Raka Pradipta 22th, seorang mahasiswa yang baru bekerja sebagai resepsionis malam di Sky Haven Residence, tak pernah menyangka pekerjaannya akan membawanya ke dalam teror yang tak bisa dijelaskan.
Semuanya dimulai ketika ia melihat seorang gadis kecil hanya melalui CCTV, padahal lorong lantai tersebut kosong. Gadis itu, Alya, adalah korban perundungan yang meninggal tragis, dan kini ia kembali untuk menuntut keadilan.
Belum selesai dengan misteri itu, Raka bertemu dengan Andika, penghuni lantai empat yang bisa melihat cara seseorang akan mati.

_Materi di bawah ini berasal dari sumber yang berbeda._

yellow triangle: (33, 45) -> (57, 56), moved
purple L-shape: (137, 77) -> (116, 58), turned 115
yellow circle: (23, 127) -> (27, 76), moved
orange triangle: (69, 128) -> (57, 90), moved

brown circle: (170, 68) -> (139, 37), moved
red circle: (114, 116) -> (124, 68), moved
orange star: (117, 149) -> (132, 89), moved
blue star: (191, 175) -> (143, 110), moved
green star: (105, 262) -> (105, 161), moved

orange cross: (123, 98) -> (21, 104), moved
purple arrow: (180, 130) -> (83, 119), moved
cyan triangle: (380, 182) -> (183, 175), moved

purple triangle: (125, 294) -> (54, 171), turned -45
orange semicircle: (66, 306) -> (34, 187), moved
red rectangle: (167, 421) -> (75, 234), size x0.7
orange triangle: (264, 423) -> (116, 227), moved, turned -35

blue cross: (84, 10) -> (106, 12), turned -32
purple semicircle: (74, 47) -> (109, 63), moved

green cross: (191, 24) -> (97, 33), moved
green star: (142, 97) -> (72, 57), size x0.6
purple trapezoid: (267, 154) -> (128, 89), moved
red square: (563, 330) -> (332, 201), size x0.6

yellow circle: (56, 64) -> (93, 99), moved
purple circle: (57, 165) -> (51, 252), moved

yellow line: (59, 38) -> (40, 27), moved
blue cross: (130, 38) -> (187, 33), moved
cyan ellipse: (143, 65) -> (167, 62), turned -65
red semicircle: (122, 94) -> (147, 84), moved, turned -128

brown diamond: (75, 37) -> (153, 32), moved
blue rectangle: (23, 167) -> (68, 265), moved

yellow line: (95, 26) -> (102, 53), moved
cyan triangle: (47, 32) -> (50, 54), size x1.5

Ketika penglihatannya mulai menjadi kenyataan, Raka sadar… apartemen ini bukan sekadar tempat tinggal biasa.
Setiap lantai menyimpan horornya sendiri.
Bisakah Raka bertahan?
Karya ini diterbitkan atas izin NovelToon Lily Dekranasda, isi konten hanyalah pandangan pribadi pembuatnya, tidak mewakili NovelToon sendiri
Rahasia Unit 812
Bu Ratna berdiri di ambang pintu, menatap Raka dan Dedi dengan ekspresi tajam. Udara di koridor terasa lebih dingin dari biasanya, seolah hawa malam ikut mendengar percakapan mereka.
“Masuk,” katanya pelan, kemudian berbalik masuk ke dalam apartemennya.
Raka dan Dedi saling berpandangan sebelum akhirnya mengikuti wanita tua itu masuk ke unit 311.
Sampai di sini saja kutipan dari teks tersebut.